La politica estera e quella dannosa «lezione» di Rutelli

Pietro Mancini

Senso di superiorità, linguaggio oscuro, derisione e disprezzo degli avversari: i gravi difetti della sinistra, analizzati in un recente saggio del sociologo Luca Ricolfi, sono tutt’altro che nascosti, anzi quasi esibiti da Francesco Rutelli, che ha voluto, intervistato dall’Espresso, impartire una «lezione» di politica estera a Silvio Berlusconi. Dal momento che il centrosinistra, qualora l’armata di Prodi dovesse vincere le elezioni, dovrà confrontarsi anche con Bush, è possibile che nessuno dei tanti suoi consiglieri abbia spiegato all’ex sindaco di Roma che è dannoso e controproducente, per l'immagine del nostro Paese e anche per quella dei capi dell’opposizione, rappresentare il presidente degli Stati Uniti in forme caricaturali, quasi come un deleritto, «che si trova all’apice della propria disgrazia politica»?
Liberissimo, il presidente della Margherita, di dimostrare la sua caratura di statista autorevole, copiando il coraggioso Zapatero («Prodi annuncerà il rientro dei nostri soldati dall’Irak un minuto dopo l’insediamento del nuovo governo!»), allo scopo di strizzare l’occhio a Pecoraro e a Bertinotti. Tuttavia, l’importante e serio lavoro, riconosciuto dalla stampa estera all’esecutivo in carica per rafforzare il ruolo e la considerazione dell’Italia sullo scenario internazionale e per cementare un rapporto privilegiato tra Roma e Washington, dovrebbe essere lealmente ammesso. E non già presentato, con un inopportuno e irridente sarcasmo, quasi come una sequela di gag: le pacche sulle spalle del Cavaliere a Bush, i ricevimenti in Sardegna, il colbacco a Mosca, la bandana con Blair, le corna in Spagna.
Ma, nella violenta requisitoria anti Berlusconi, Rutelli dimentica di sottolineare che, nei rapporti internazionali, contano, e non poco, le relazioni personali tra i capi degli Stati e dei governi. E, pertanto, un politico che fosse capace di guardare al di là del cortile di casa, dovrebbe ammettere, sia pure a denti stretti, che un’eventuale nuova compagine ministeriale si gioverebbe, nelle relazioni con le cancellerie estere, del prestigio e dell’autorevolezza conquistate dall’Italia dopo la vittoria elettorale nel 2001 della Casa delle libertà, anche grazie alla simpatia e all’amicizia sviluppatesi tra il nostro e gli altri premier. O, forse, l'attacco al Cavaliere nasconde una certa dose di invidia, mal dissimulata? Nel suo viaggio dello scorso anno a Boston, per sostenere la campagna elettorale, poi conclusasi con un flop, del democratico Kerry, Rutelli, infatti, dovette accontentarsi di incassare una pacca sulle spalle non dall’odiato Bush, bensì dal segretario di Hillary Clinton, limitandosi a scambiare qualche battuta con Gary Hart, l’ex senatore che fu costretto a ritirarsi dalla corsa per la nomination presidenziale, a causa di una scappatella con una modella.

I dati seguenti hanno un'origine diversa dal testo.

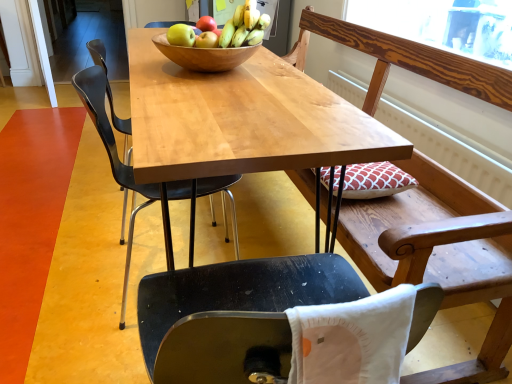 Where is `vacant space that is to the left of wooden table at center`? vacant space that is to the left of wooden table at center is located at coordinates (71, 224). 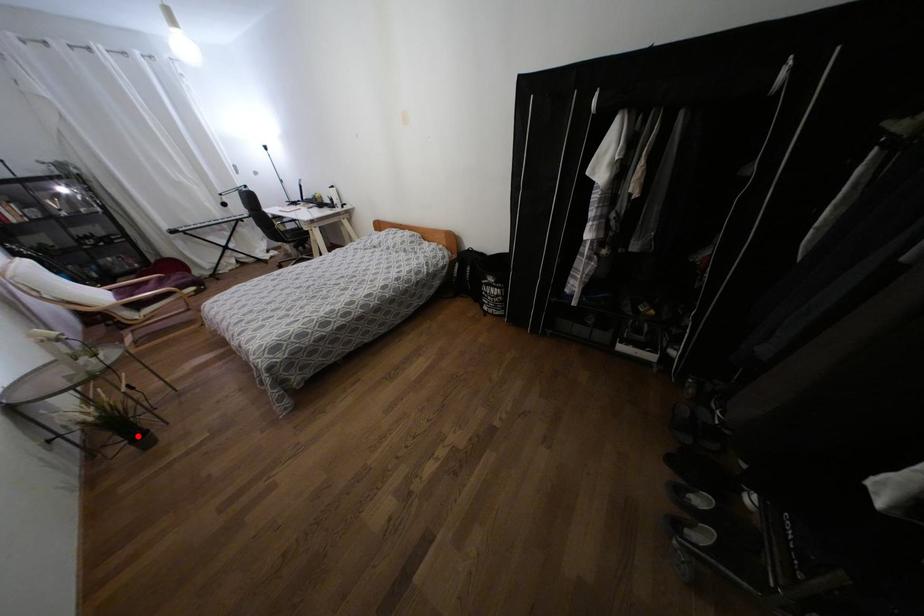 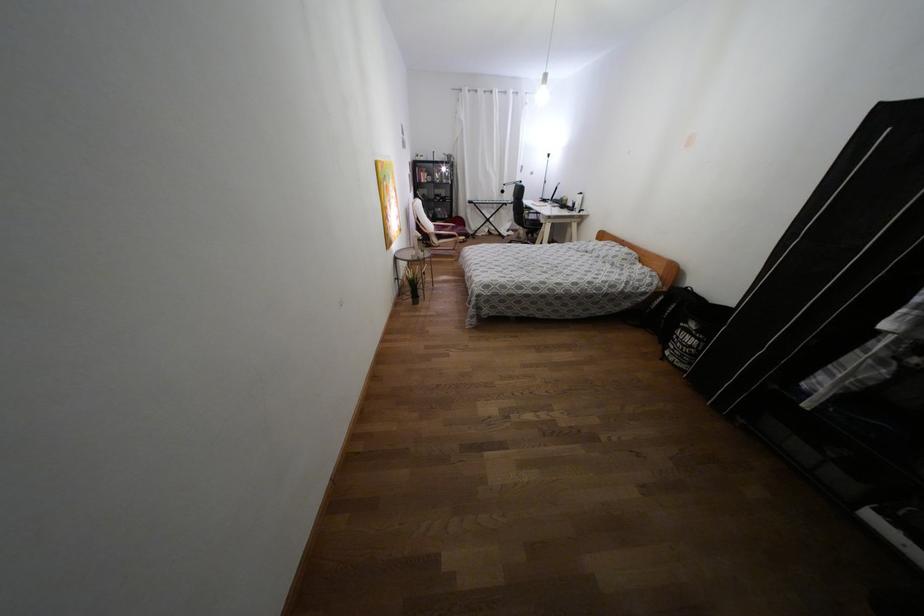 The point at the highlighted location is marked in the first image. Where is the corresponding point in the second image?

(415, 296) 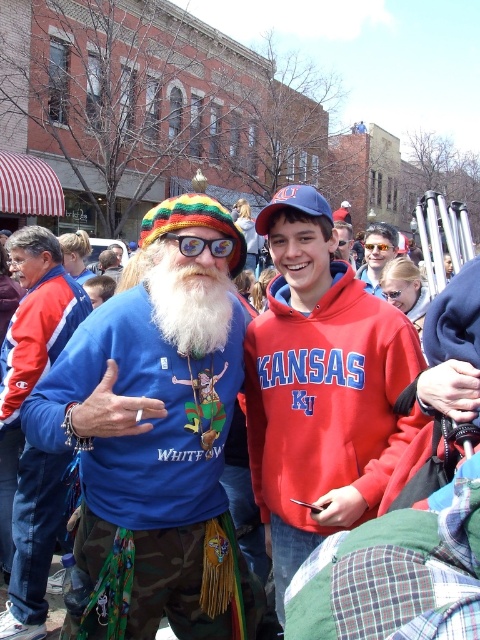 You are standing at the center of the image and want to find the whitewoolbeard at center. In which direction should you look to locate him?

The whitewoolbeard at center is located at point coordinates, so you should look directly ahead since he is at the center of the image.

Looking at this image, you are a photographer trying to capture a candid shot of the two items at the center of the image, the red fleece hoodie at center and the matte sunglasses at center. To ensure both are in frame, you need to know their arrangement. Which item is located to the left of the other?

The red fleece hoodie at center is positioned on the left side of matte sunglasses at center, so the red fleece hoodie at center is to the left of the matte sunglasses at center. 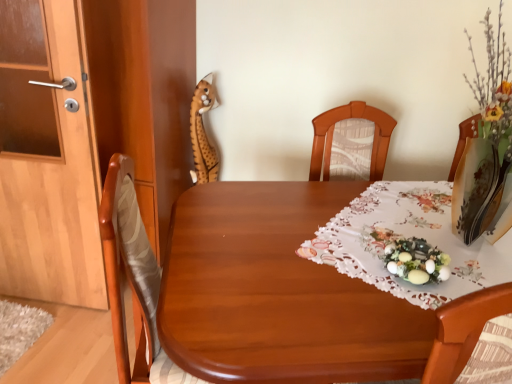 The image size is (512, 384). What are the coordinates of `free location to the left of pastel floral wreath at center` in the screenshot? It's located at coord(352,256).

È, poi, credibile l’ex «piacione» quando, sulla base delle tendenziose corrispondenze da Washington sul vertice Bush-Berlusconi, apparse su un quotidiano vicino a Prodi, lamenta che sarebbe scomparsa dal radar della correttezza istituzionale del nostro Paese la distinzione, sempre necessaria, tra i ruoli istituzionali e quelli politici dei leader? Forse, l’ex competitor di Berlusconi nella campagna elettorale del 2001 ha dimenticato che il 21 novembre del 1999 l’allora premier, Massimo D’Alema, fondò, a Firenze, insieme all’allora inquilino della Casa Bianca, Bill Clinton, l’Ulivo mondiale, sottraendone il «copyright» a un furioso Walter Veltroni. E, proprio in quei giorni, un attento osservatore del «teatrino della politica», certo non sospettabile di antipatia nei confronti della sinistra, Filippo Ceccarelli, oggi commentatore di Repubblica, bollò come il trionfo dell’«italo-provincialismo» più pacchiano la comparsata fiorentina di Bill a braccetto con Massimo. Evidentemente, purtroppo, ancora i capi dell’Unione non hanno archiviato la tendenza a importare dall’estero, seguendo le mode, sostegni politici e riferimenti ideali, in primis allo scopo di nascondere le grane interne, tutt’altro che scarse, ieri come oggi.